_INPUT:_
"""

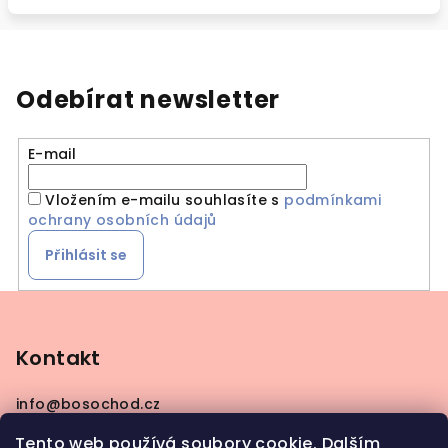
Odebírat newsletter
E-mail
Vložením e-mailu souhlasíte s
podmínkami
ochrany osobních údajů
Přihlásit se
Z
á
p
Kontakt
a
info
@
bosochod.cz
t
+420608383289
í
Tento web používá soubory cookie. Dalším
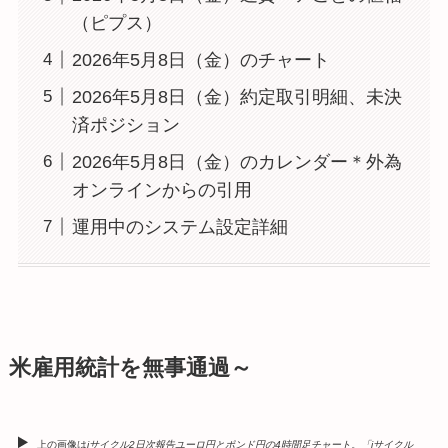
（ピプス）
2026年5月8日（金）のチャート
2026年5月8日（金）約定取引明細、未決
済ポジション
2026年5月8日（金）のカレンダー＊外為
オンラインからの引用
運用中のシステム設定詳細
米雇用統計を無事通過～
上の画像は
iサイクル2日次報告ユーロ円とポンド円の4時間足チャート。「iサイクル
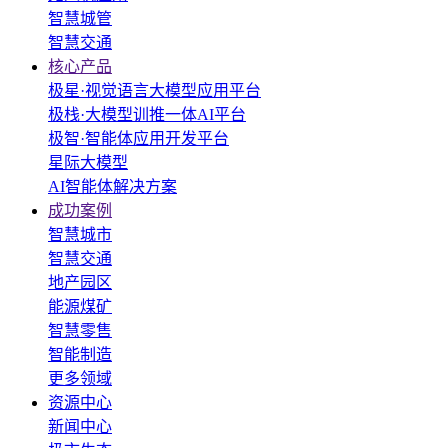
智慧城管
智慧交通
核心产品
极星·视觉语言大模型应用平台
极栈·大模型训推一体AI平台
极智·智能体应用开发平台
星际大模型
AI智能体解决方案
成功案例
智慧城市
智慧交通
地产园区
能源煤矿
智慧零售
智能制造
更多领域
资源中心
新闻中心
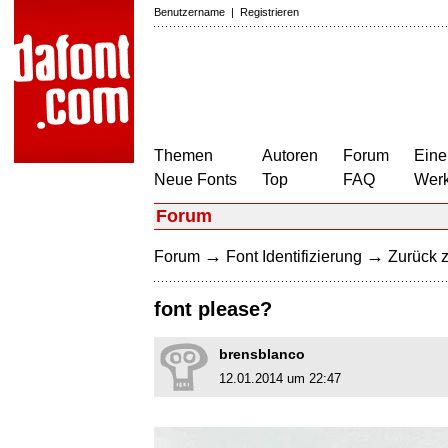
Benutzername
|
Registrieren
Themen
Autoren
Forum
Eine
Neue Fonts
Top
FAQ
Wer
Forum
→
→
Forum
Font Identifizierung
Zurück z
font please?
brensblanco
12.01.2014 um 22:47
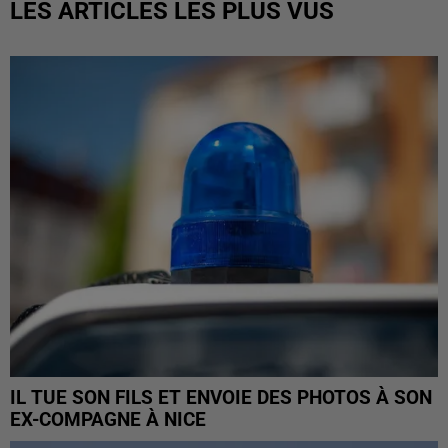
LES ARTICLES LES PLUS VUS
IL TUE SON FILS ET ENVOIE DES PHOTOS À SON
EX-COMPAGNE À NICE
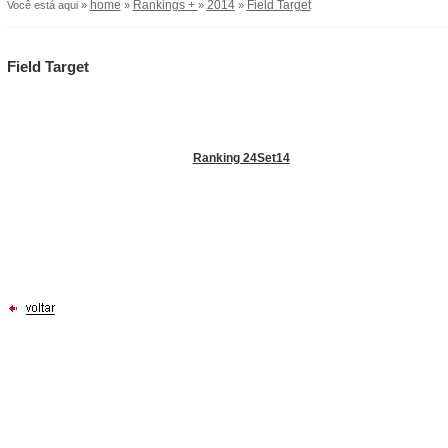
home
Rankings +
2014
Field Target
Você está aqui »
»
»
»
Field Target
Ranking 24Set14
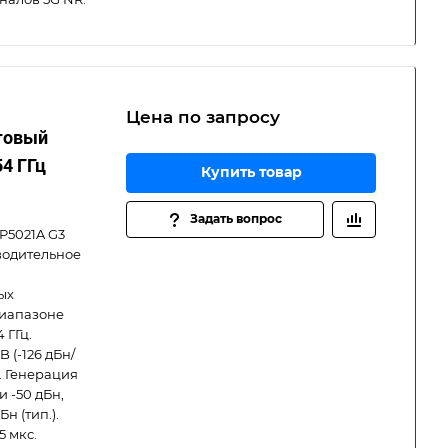
Цена по зап
р
осу
оговый
54 ГГц
Купить товар
Задать вопрос
P5021A G3
водительное
ых
диапазоне
4 ГГц.
 (-126 дБн/
). Генерация
 -50 дБн,
н (тип.).
 мкс.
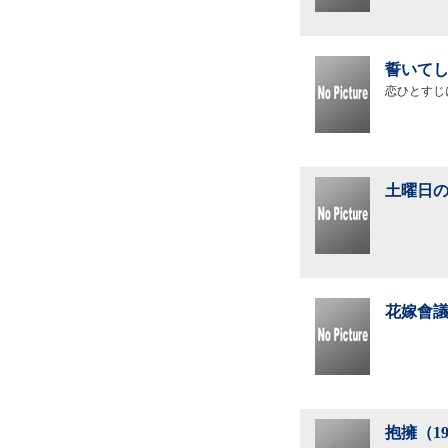
誓いてし
恋ひとすじ
土曜日の
花嫁會議
抱擁（1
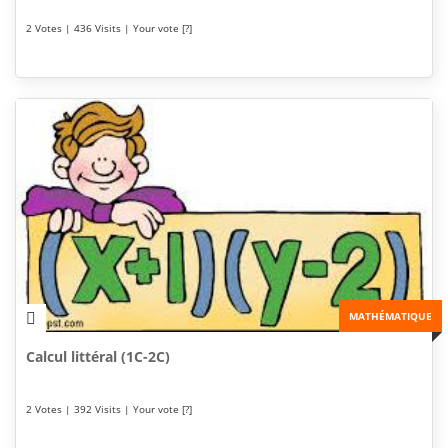
2 Votes | 436 Visits | Your vote [?]
MATHÉMATIQUE
Calcul littéral (1C-2C)
2 Votes | 392 Visits | Your vote [?]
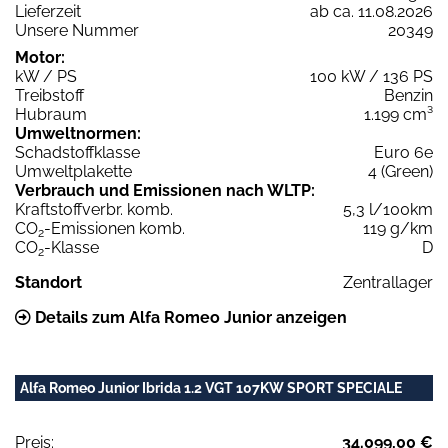
Lieferzeit
ab ca. 11.08.2026
Unsere Nummer
20349
Motor:
kW / PS
100 kW / 136 PS
Treibstoff
Benzin
Hubraum
1.199 cm³
Umweltnormen:
Schadstoffklasse
Euro 6e
Umweltplakette
4 (Green)
Verbrauch und Emissionen nach WLTP:
Kraftstoffverbr. komb.
5,3 l/100km
CO
-Emissionen komb.
119 g/km
2
CO
-Klasse
D
2
Standort
Zentrallager
Details zum Alfa Romeo Junior anzeigen
Alfa Romeo Junior Ibrida 1.2 VGT 107KW SPORT SPECIALE
Preis:
34.099,00 €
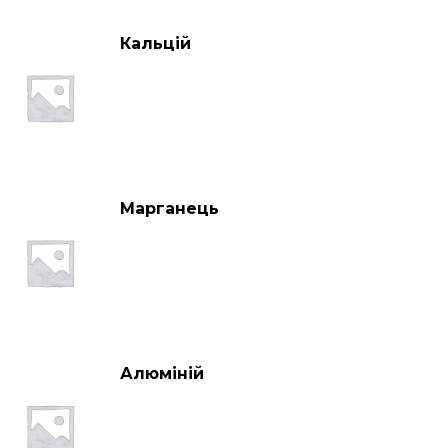
Кальцій
Марганець
Алюміній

"""

_TASK DETAILS:_ Write out the records above in full and exactly, with no pictures.

_REPLY TO THE EXERCISE:_
Odebírat newsletter
E-mail
Vložením e-mailu souhlasíte s
podmínkami
ochrany osobních údajů
Přihlásit se
Z
á
p
Kontakt
a
info
@
bosochod.cz
t
+420608383289
í
Tento web používá soubory cookie. Dalším
（ピプス）
2026年5月8日（金）のチャート
2026年5月8日（金）約定取引明細、未決
済ポジション
2026年5月8日（金）のカレンダー＊外為
オンラインからの引用
運用中のシステム設定詳細
米雇用統計を無事通過～
上の画像は
iサイクル2日次報告ユーロ円とポンド円の4時間足チャート。「iサイクル
智慧城管
智慧交通
核心产品
极星·视觉语言大模型应用平台
极栈·大模型训推一体AI平台
极智·智能体应用开发平台
星际大模型
AI智能体解决方案
成功案例
智慧城市
智慧交通
地产园区
能源煤矿
智慧零售
智能制造
更多领域
资源中心
新闻中心
Benutzername
|
Registrieren
Themen
Autoren
Forum
Eine
Neue Fonts
Top
FAQ
Wer
Forum
→
→
Forum
Font Identifizierung
Zurück z
font please?
brensblanco
12.01.2014 um 22:47
LES ARTICLES LES PLUS VUS
IL TUE SON FILS ET ENVOIE DES PHOTOS À SON
EX-COMPAGNE À NICE
home
Rankings +
2014
Field Target
Você está aqui »
»
»
»
Field Target
Ranking 24Set14
Цена по зап
р
осу
оговый
54 ГГц
Купить товар
Задать вопрос
P5021A G3
водительное
ых
диапазоне
4 ГГц.
 (-126 дБн/
). Генерация
 -50 дБн,
н (тип.).
 мкс.
誓いてし
恋ひとすじ
土曜日の
花嫁會議
抱擁（1
2 Votes | 436 Visits | Your vote [?]
MATHÉMATIQUE
Calcul littéral (1C-2C)
2 Votes | 392 Visits | Your vote [?]
Lieferzeit
ab ca. 11.08.2026
Unsere Nummer
20349
Motor:
kW / PS
100 kW / 136 PS
Treibstoff
Benzin
Hubraum
1.199 cm³
Umweltnormen:
Schadstoffklasse
Euro 6e
Umweltplakette
4 (Green)
Verbrauch und Emissionen nach WLTP:
Kraftstoffverbr. komb.
5,3 l/100km
CO
-Emissionen komb.
119 g/km
2
CO
-Klasse
D
2
Standort
Zentrallager
Details zum Alfa Romeo Junior anzeigen
Alfa Romeo Junior Ibrida 1.2 VGT 107KW SPORT SPECIALE
Preis:
34.099,00 €
Кальцій
Марганець
Алюміній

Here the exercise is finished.